== Requirement ==
Retype the opening lines of the data exactly, stopping after the line that contains "known. The 47". Skip every picture.

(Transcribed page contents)
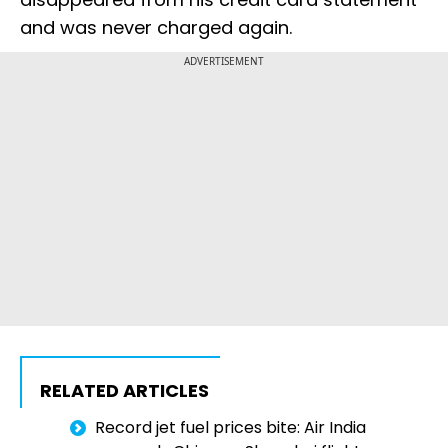
and was never charged again.
ADVERTISEMENT
RELATED ARTICLES
Record jet fuel prices bite: Air India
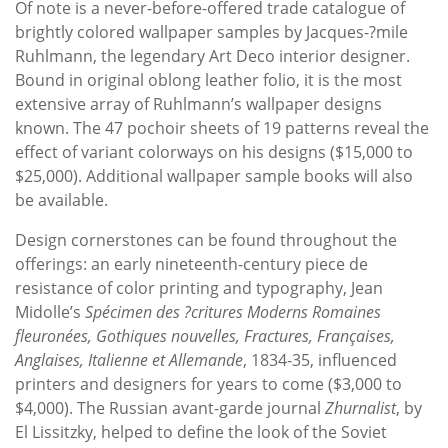
Of note is a never-before-offered trade catalogue of
brightly colored wallpaper samples by Jacques-?mile
Ruhlmann, the legendary Art Deco interior designer.
Bound in original oblong leather folio, it is the most
extensive array of Ruhlmann’s wallpaper designs
known. The 47 pochoir sheets of 19 patterns reveal the
effect of variant colorways on his designs ($15,000 to
$25,000). Additional wallpaper sample books will also
be available.
Design cornerstones can be found throughout the
offerings: an early nineteenth-century piece de
resistance of color printing and typography, Jean
Midolle’s
Spécimen des ?critures Moderns Romaines
fleuronées, Gothiques nouvelles, Fractures, Françaises,
Anglaises, Italienne et Allemande
, 1834-35, influenced
printers and designers for years to come ($3,000 to
$4,000). The Russian avant-garde journal
Zhurnalist
, by
El Lissitzky, helped to define the look of the Soviet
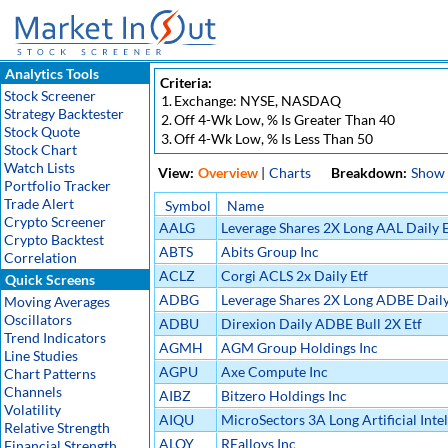
Analytics Tools
Criteria:
Stock Screener
1.
Exchange: NYSE, NASDAQ
Strategy Backtester
2.
Off 4-Wk Low, % Is Greater Than 40
Stock Quote
3.
Off 4-Wk Low, % Is Less Than 50
Stock Chart
Watch Lists
View:
Overview
|
Charts
Breakdown:
Show
Portfolio Tracker
Trade Alert
Symbol
Name
Crypto Screener
AALG
Leverage Shares 2X Long AAL Daily E
Crypto Backtest
ABTS
Abits Group Inc
Correlation
ACLZ
Corgi ACLS 2x Daily Etf
Quick Screens
ADBG
Leverage Shares 2X Long ADBE Daily
Moving Averages
Oscillators
ADBU
Direxion Daily ADBE Bull 2X Etf
Trend Indicators
AGMH
AGM Group Holdings Inc
Line Studies
AGPU
Axe Compute Inc
Chart Patterns
Channels
AIBZ
Bitzero Holdings Inc
Volatility
AIQU
MicroSectors 3A Long Artificial Inte
Relative Strength
(AI) ETN
ALOY
REalloys Inc
Financial Strength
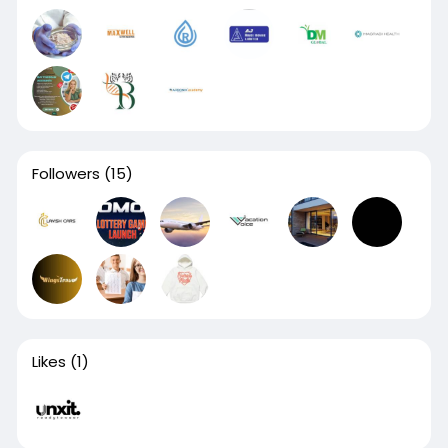
Followers
(15)
Likes
(1)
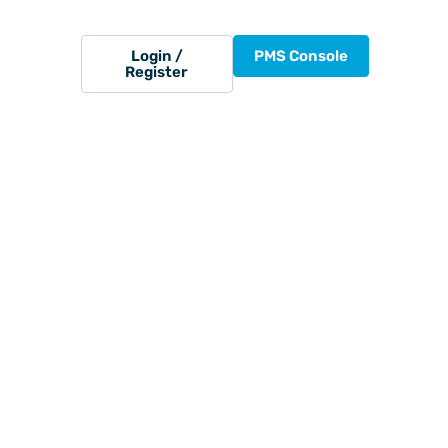
Login /
PMS Console
Register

== Written response ==
and was never charged again.
ADVERTISEMENT
RELATED ARTICLES
Record jet fuel prices bite: Air India
Of note is a never-before-offered trade catalogue of
brightly colored wallpaper samples by Jacques-?mile
Ruhlmann, the legendary Art Deco interior designer.
Bound in original oblong leather folio, it is the most
extensive array of Ruhlmann’s wallpaper designs
known. The 47 pochoir sheets of 19 patterns reveal the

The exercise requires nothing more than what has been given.